Challenging Business as Usual
Despite spending more per student than all but two states, maintaining a 14:1 student-to-teacher ratio, and offering among the higher teacher salaries in the nation, Washington, D.C., has long had the absolute worst public school system in the nation. The District’s schools rank dead last in math and reading, as assessed by the National Assessment of Educational Progress evaluations. Washington has struggled for decades to change this culture of academic failure, but to no avail.

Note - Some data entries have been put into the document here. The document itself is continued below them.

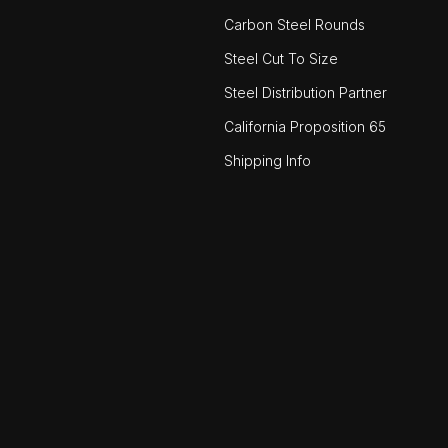
Carbon Steel Rounds
Steel Cut To Size
Steel Distribution Partner
California Proposition 65
Shipping Info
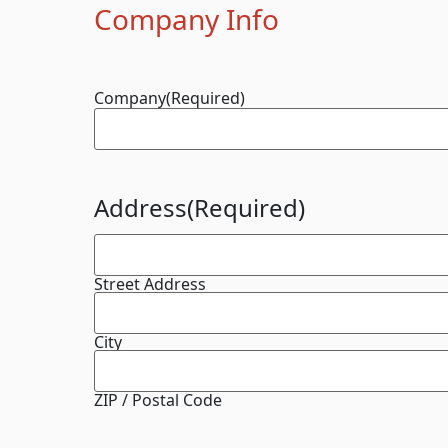
Company Info
Company
(Required)
Address
(Required)
Street Address
City
ZIP / Postal Code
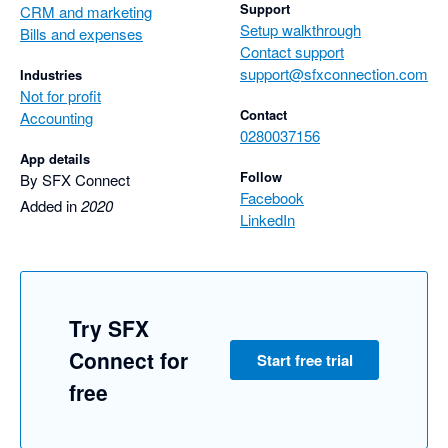
Support
CRM and marketing
Setup walkthrough
Bills and expenses
Contact support
support@sfxconnection.com
Industries
Not for profit
Contact
Accounting
0280037156
App details
Follow
By SFX Connect
Facebook
Added in
2020
LinkedIn
Try SFX
Connect for
Start free trial
free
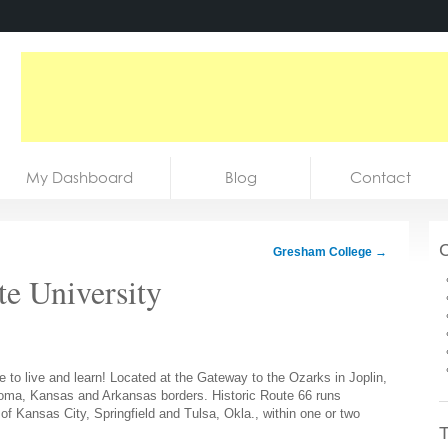
My Dashboard
Blog
Contact
C
Gresham College
→
te University
e to live and learn! Located at the Gateway to the Ozarks in Joplin,
ahoma, Kansas and Arkansas borders. Historic Route 66 runs
 of Kansas City, Springfield and Tulsa, Okla., within one or two
T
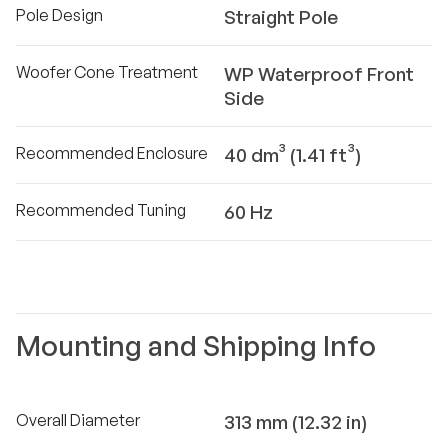
Pole Design
Straight Pole
Woofer Cone Treatment
WP Waterproof Front
Side
Recommended Enclosure
40 dm³ (1.41 ft³)
Recommended Tuning
60 Hz
Mounting and Shipping Info
Overall Diameter
313 mm (12.32 in)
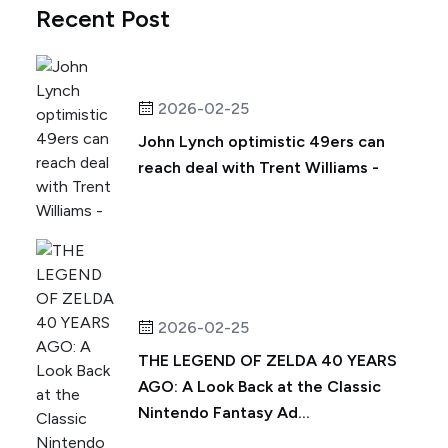
Recent Post
2026-02-25
John Lynch optimistic 49ers can
reach deal with Trent Williams -
2026-02-25
THE LEGEND OF ZELDA 40 YEARS
AGO: A Look Back at the Classic
Nintendo Fantasy Ad...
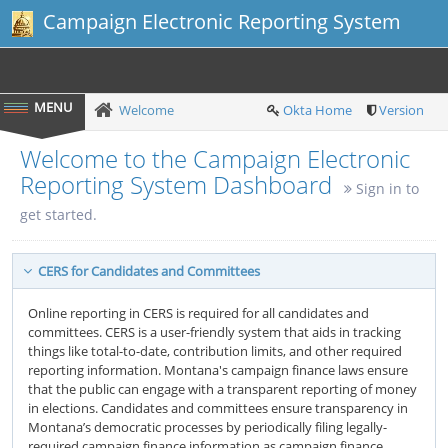
Campaign Electronic Reporting System
Welcome
Okta Home
Version
Welcome to the Campaign Electronic
Reporting System Dashboard
Sign in to
get started.
CERS for Candidates and Committees
Online reporting in CERS is required for all candidates and
committees. CERS is a user-friendly system that aids in tracking
things like total-to-date, contribution limits, and other required
reporting information. Montana's campaign finance laws ensure
that the public can engage with a transparent reporting of money
in elections. Candidates and committees ensure transparency in
Montana’s democratic processes by periodically filing legally-
required campaign finance information as campaign finance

But, as Newsweek recently reported, the District is now in the midst of a paradigm-shift regarding the way that schooling is done. The first break from tradition came with the District’s successful introduction of dozens of charter schools. Shortly thereafter, Congress authorized a scholarship program that allows more than 1,800 low-income students (the program had four times that many applicants) to attend the best available schools, whether public or private. Then, shortly after his election in 2006, Mayor Adrian Fenty stripped authority from the school board and appointed Michelle Rhee as the chancellor of Washington’s public schools.
The article does an excellent job of highlighting how the city’s schools had been paralyzed by the teachers’ unions’ staunch opposition to any changes that would have made it easier to remove ineffective administrators and educators, and it gives a snapshot of how D.C.’s leadership is making its first concerted effort to transform the city’s public education landscape in a fundamental way. In addition to their willingness to consolidate underpopulated schools and fire ineffective-but-popular administrators, Rhee and Mayor Fenty have raised the possibility of nearly doubling the salaries of the city’s teachers, provided that they are willing to abandon the security of tenure. These changes are terrifying for the educational establishment, which has mobilized an enormous effort to try and maintain the status quo, but these are precisely the kinds of fundamental reforms necessary to ensure that public schools are more focused on meeting the needs of their children than they are on creating job security for education professionals.
Given that St. Louis shares many of the same challenges facing Washington, D.C., the city would be wise to watch Washington’s progress as we evaluate the future of our own school system.